Re: [htdig] htdig


Subject: Re: [htdig] htdig
From: Gilles Detillieux (grdetil@scrc.umanitoba.ca)
Date: Thu Jan 11 2001 - 09:13:24 PST


According to Geoff Hutchison:
> No regular expressions needed. You can limit URLs based on query patterns
> already. See the bad_querystr attribute:
> <http://www.htdig.org/attrs.html#bad_querystr>
...
> On Thu, 11 Jan 2001, Richard Bethany wrote:
> > I'm the SysAdmin for our web servers and I'm working with Chuck (who does
> > the development work) on this problem. Here's the "nuts & bolts" of the
> > problem. Our entire web server is set up with a menuing system being run
> > through PHP3. This menuing system basically allows local documents/links to
> > be reached via a URL off of the PHP3 file.

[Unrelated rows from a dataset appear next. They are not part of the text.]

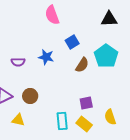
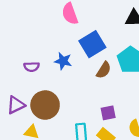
blue square: (72, 42) -> (92, 44), size x1.6
brown circle: (30, 96) -> (45, 105), size x1.6

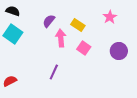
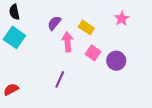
black semicircle: (13, 11) -> (14, 12), turned -120
purple circle: (119, 51) -> (116, 61), moved

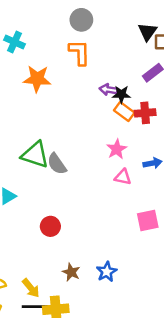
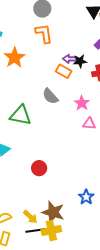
orange star: (37, 79) -> (15, 58), turned -30
orange rectangle: (124, 112) -> (64, 71), moved
gray semicircle: (57, 164) -> (50, 96), moved
brown star: (71, 272) -> (53, 212), moved, size x1.6

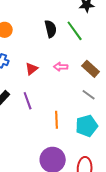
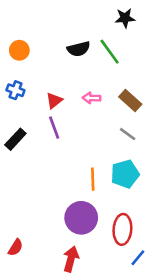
black semicircle: (51, 29) -> (79, 49), turned 90
purple line: (28, 101) -> (54, 128), moved
orange line: (57, 120) -> (93, 179), moved

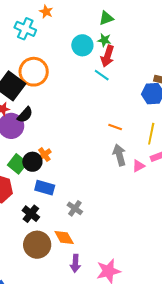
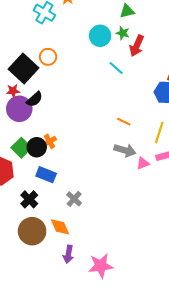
red arrow: (108, 56) -> (137, 46), moved
orange circle: (34, 72) -> (48, 57), size x0.6
gray arrow: (119, 155) -> (125, 150), turned 115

In other words, if I try to
> > access a particular page it will be accessed as
> > http://ourweb.com/DEPT/index.php3?i=1&e=3&p=2:3:4:.
> >
> > In this scenario the only relevant piece of info is the "i" value; the
> > remainder of the info simply describes which portions of the menu should be
> > displayed. What ends up happening is that, for a page with eight(8) main
> > menu items, 40,320 (8*7*6*5*4*3*2*1) different "hits" show up in htDig for
> > each link!! I essentially need to exclude any URL where "p" has more than
> > one value (i.e. - &p=1: is okay, &p=1:2: is not).
> >
> > I've looked through the mailing list archives and found a great deal of
> > discussion on the topic of regular expressions with exclusions and also some
> > talk of stripping parts of the URL, but I've seen nothing to indicate that
> > any of this has actually been implemented. Do you know if there is any
> > implementation of this? If not, I saw a reply to a different problem from
> > Gilles indicating that the URL::normalizePath() function would be the best
> > place to start hacking so I guess I'll try that.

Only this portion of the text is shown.